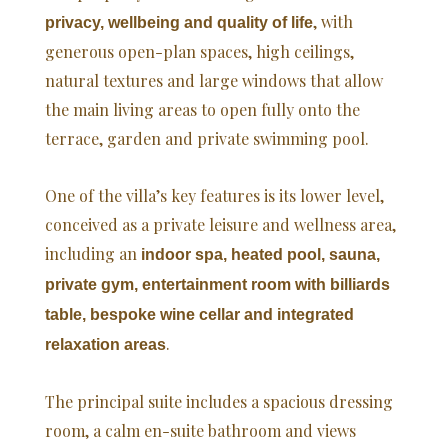
, with
privacy, wellbeing and quality of life
generous open-plan spaces, high ceilings,
natural textures and large windows that allow
the main living areas to open fully onto the
terrace, garden and private swimming pool.
One of the villa’s key features is its lower level,
conceived as a private leisure and wellness area,
including an
indoor spa, heated pool, sauna,
private gym, entertainment room with billiards
table, bespoke wine cellar and integrated
.
relaxation areas
The principal suite includes a spacious dressing
room, a calm en-suite bathroom and views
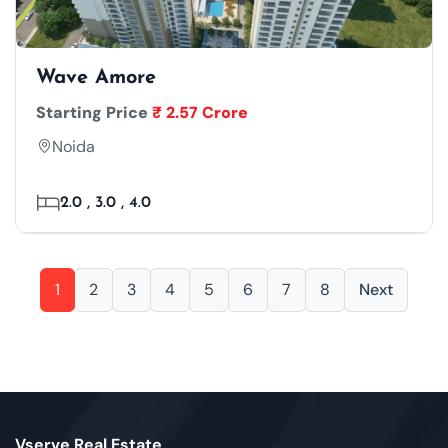
Wave Amore
Starting Price
₹ 2.57 Crore
Noida
2.0 , 3.0 , 4.0
1
2
3
4
5
6
7
8
Next
Vserve Real Estate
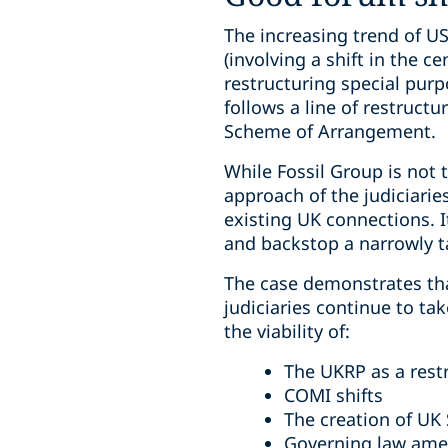
The increasing trend of U
(involving a shift in the 
restructuring special pur
follows a line of restruct
Scheme of Arrangement.
While Fossil Group is not 
approach of the judiciarie
existing UK connections. 
and backstop a narrowly 
The case demonstrates tha
judiciaries continue to ta
the viability of:
The UKRP as a rest
COMI shifts
The creation of UK
Governing law am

───

▶ **WHAT THIS TASK INVOLVES**:
Your copy should match the records above exactly, except that it contains no pictures.

▶ **SOLUTION TO THE PROBLEM**:
, with
privacy, wellbeing and quality of life
generous open-plan spaces, high ceilings,
natural textures and large windows that allow
the main living areas to open fully onto the
terrace, garden and private swimming pool.
One of the villa’s key features is its lower level,
conceived as a private leisure and wellness area,
including an
indoor spa, heated pool, sauna,
private gym, entertainment room with billiards
table, bespoke wine cellar and integrated
.
relaxation areas
The principal suite includes a spacious dressing
room, a calm en-suite bathroom and views
Wave Amore
Starting Price
₹ 2.57 Crore
Noida
2.0 , 3.0 , 4.0
1
2
3
4
5
6
7
8
Next
Vserve Real Estate
The increasing trend of U
(involving a shift in the 
restructuring special pur
follows a line of restruct
Scheme of Arrangement.
While Fossil Group is not 
approach of the judiciarie
existing UK connections. 
and backstop a narrowly 
The case demonstrates tha
judiciaries continue to ta
the viability of:
The UKRP as a rest
COMI shifts
The creation of UK
Governing law am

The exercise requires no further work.